Le guide suprême iranien Mojtaba Khamenei a fait une déclaration le 30 avril annonçant le début d'un « nouveau chapitre » pour le détroit d'Ormuz et l'avènement d'un « avenir radieux sans » les États-Unis dans la région du Golfe persique. 

Dans son message à l'occasion de la Journée nationale du Golfe persique – sa quatrième déclaration écrite depuis son élection – le dirigeant a également salué l'avènement d'un « nouvel ordre régional et mondial ».

« Aujourd’hui, deux mois après la plus grande expédition militaire et l’agression perpétrées par les tyrans de la région et la défaite humiliante des États-Unis dans leur complot, un nouveau chapitre s’ouvre pour le golfe Persique et le détroit d’Ormuz », a déclaré Khamenei.

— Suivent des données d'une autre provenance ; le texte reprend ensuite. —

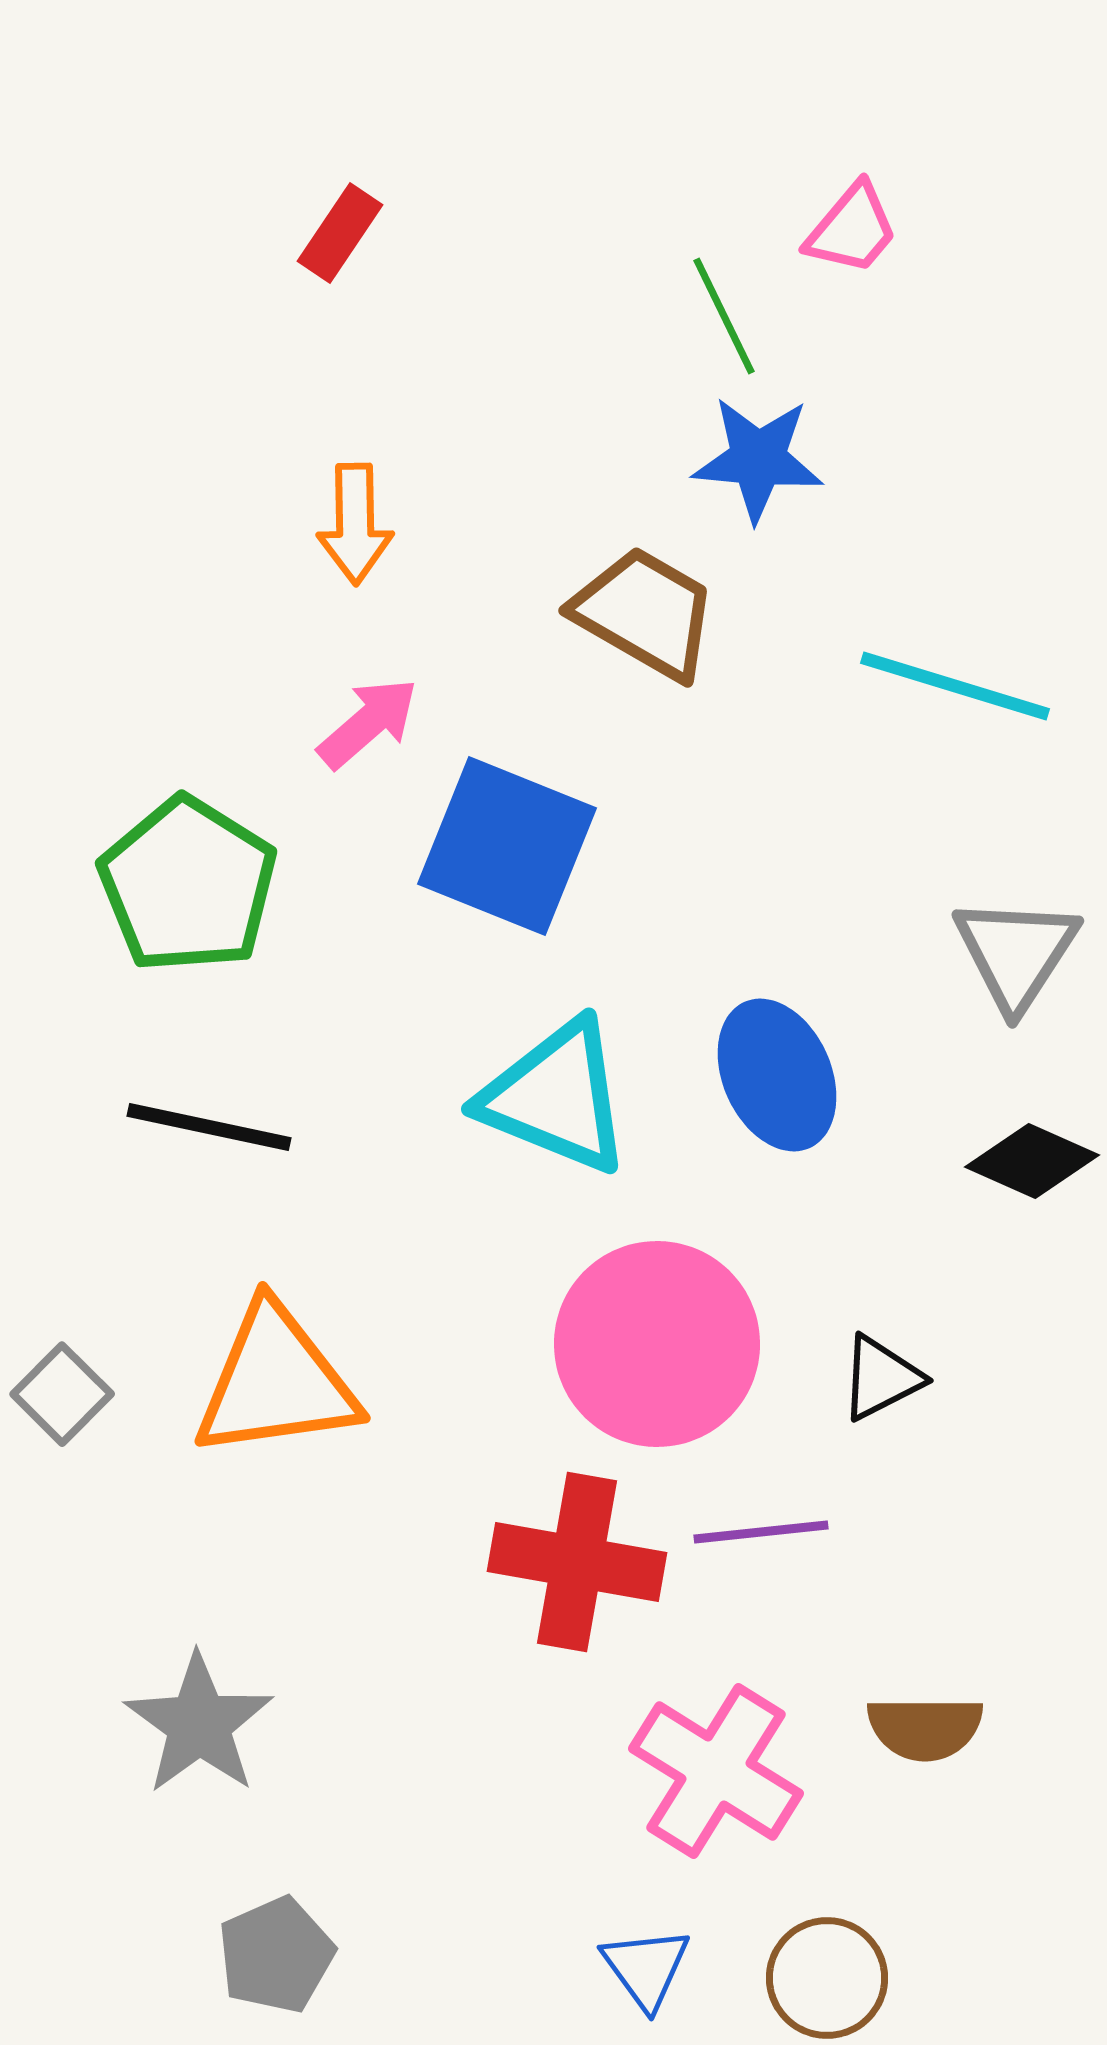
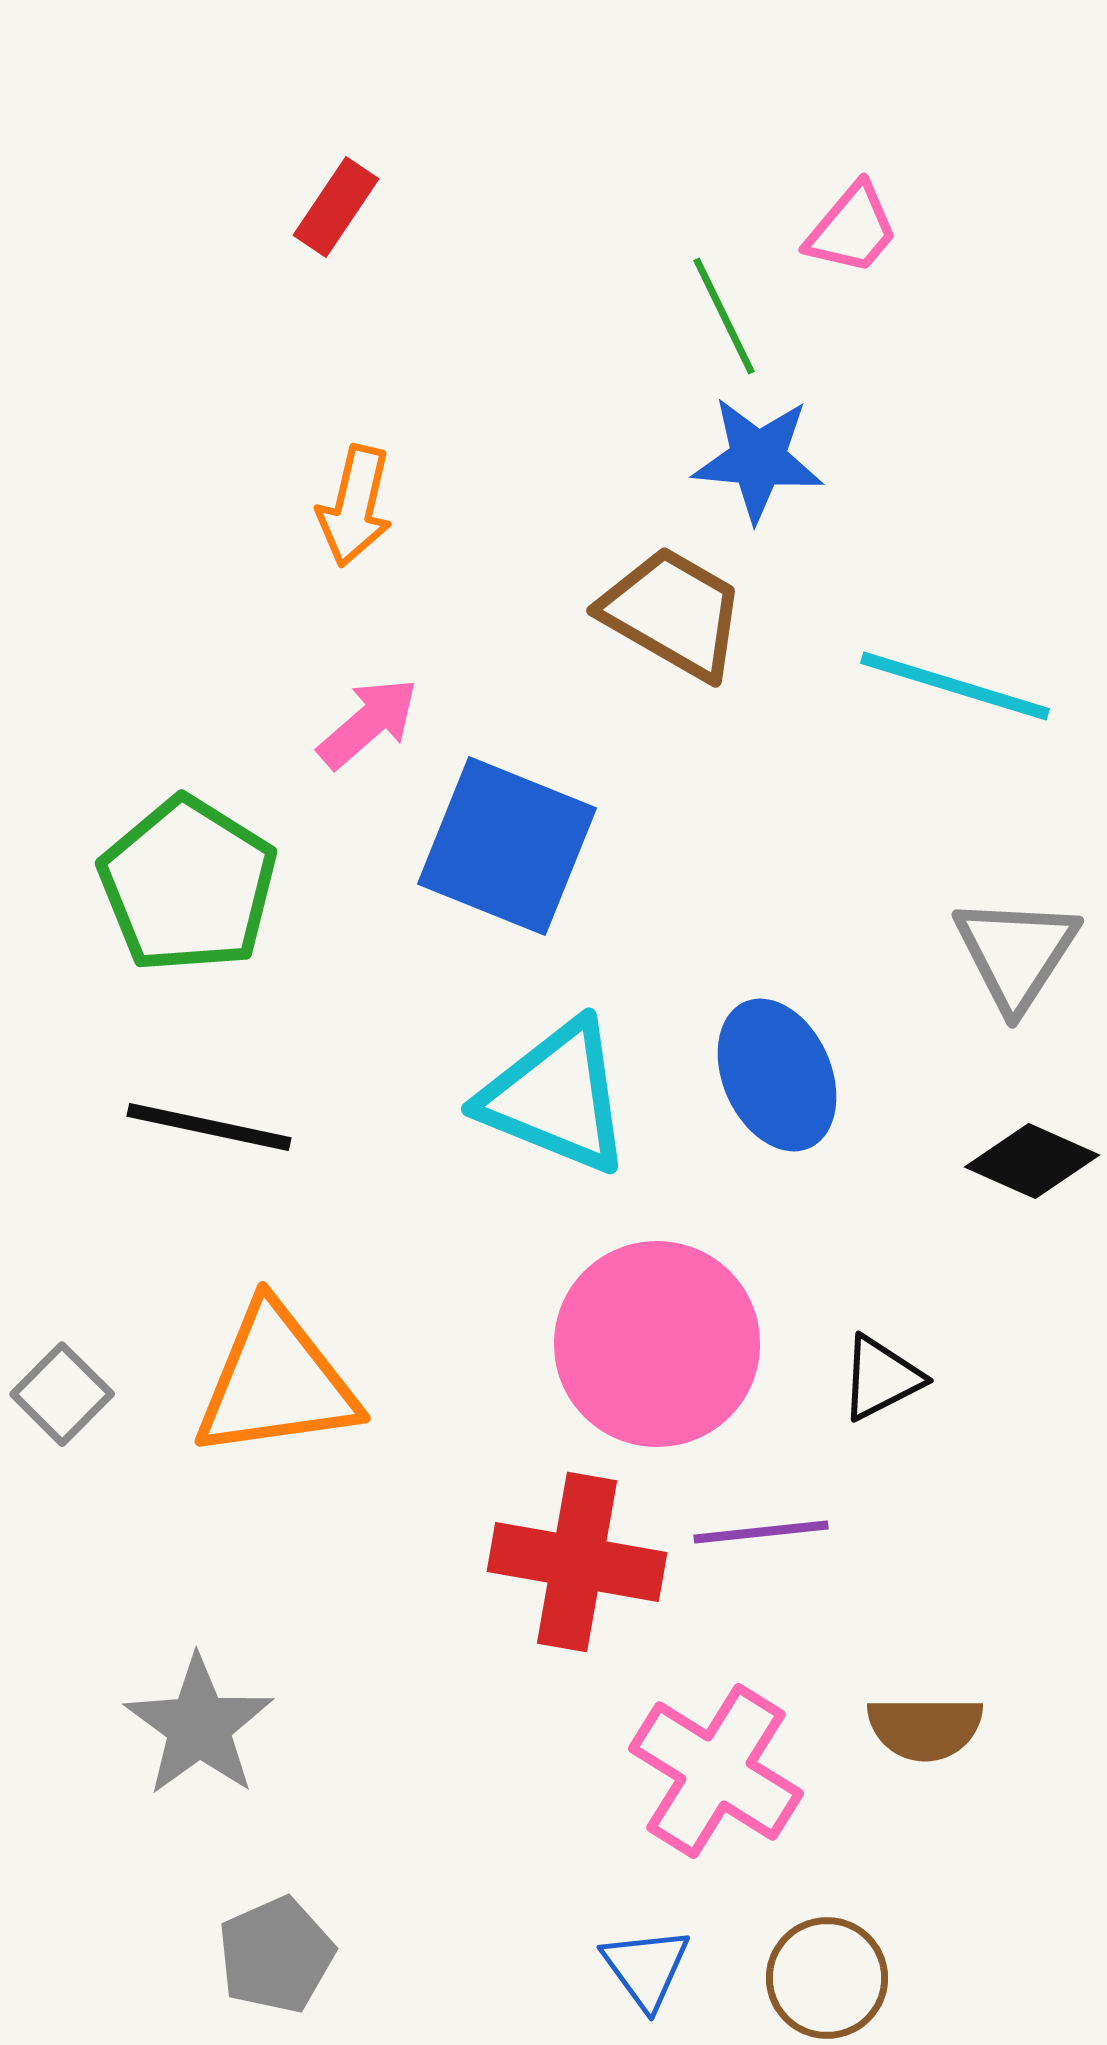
red rectangle: moved 4 px left, 26 px up
orange arrow: moved 18 px up; rotated 14 degrees clockwise
brown trapezoid: moved 28 px right
gray star: moved 2 px down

« L’avenir prometteur de la région du Golfe persique sera un avenir sans l’Amérique et au service du progrès, du confort et de la prospérité de ses nations », a-t-il ajouté, soulignant que l’Iran partage un « destin commun » avec ses voisins de la région. 

« Les étrangers qui sèment le trouble à des milliers de kilomètres de distance par pure cupidité n'ont pas leur place ici, si ce n'est au fond de ces eaux. Cette chaîne de victoires, réalisée par la grâce du Seigneur à travers les stratégies de résistance et la doctrine de l'« Iran fort », sera l'annonciatrice d'un nouvel ordre régional et mondial. »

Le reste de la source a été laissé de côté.